After reaching, he immediately started his research work with Hardy and Littlewood who both compared his excellency with that of the mathematicians Euler or Jacobi.
Ramanujan researched for nearly five years in Cambridge working with Hardy and Littlewood. He was awarded a Bachelor of Arts by Research degree in March 1916 for his work on highly composite numbers.
On 2nd May 1918, he was elected a Fellow of the Royal Society and on 13th October 1918, he was the first Indian to be elected a Fellow of Trinity College, Cambridge.
Srinivasa Ramanujan Achievements
Ramanujan proposed an abundance of formulae that were investigated later in-depth and opened new directions of research, one of these was, the infinite series for π which forms the basis of some of the fastest algorithms currently used to calculate π.
He derived some previously unknown identities. In 1918, Hardy and Ramanujan studied the partition function P(n) and gave a non-convergent asymptotic series that permits the exact computation of the numbers of the partition.
In the last year of his life, he also discovered mock theta functions.
The number 1729 is known as the Hardy-Ramanujan number, according to Ramanujan, it is the smallest number expressible as the sum of two cubes in two different ways.
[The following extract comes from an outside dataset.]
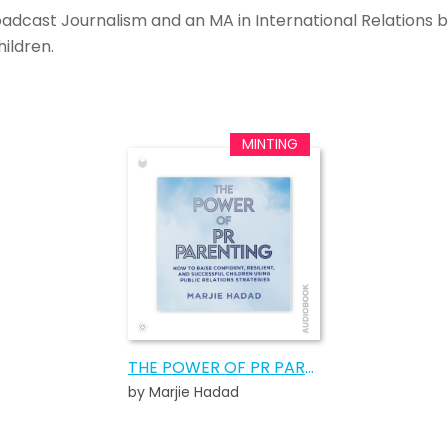
roadcast Journalism and an MA in International Relations b
ildren.
THE POWER OF PR PARENTING AUDIOBOOK
by Marjie Hadad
Ramanujan wrote his bulk of results in four notebooks of looseleaf paper, the first has 351 pages, the second has 256 pages, the third has 33 pages, and the fourth has 87 pages. The results in these notebooks were later used as a reference by several mathematicians trying to prove what Ramanujan had found.
Frequently Asked Questions About Srinivasa Ramanujan:
Q.1 Who is Srinivasa Ramanujan?
Ans: Srinivasa Ramanujan was an Indian-based mathematician.
Q.2 What was Srinivasa Ramanujan’s age when he died?
Ans: Srinivasa Ramanujan was 32 years old when he died.
Q.3 What is Srinivasa Ramanujan famous for?
Ans: Srinivasa Ramanujan is famous for his mathematical analysis, number theory, infinite series, and continued fractions.
Q.4 Who is the wife of Srinivasa Ramanujan?
Ans: Srinivasa Ramanujan’s wife’s name is Janaki Ammal.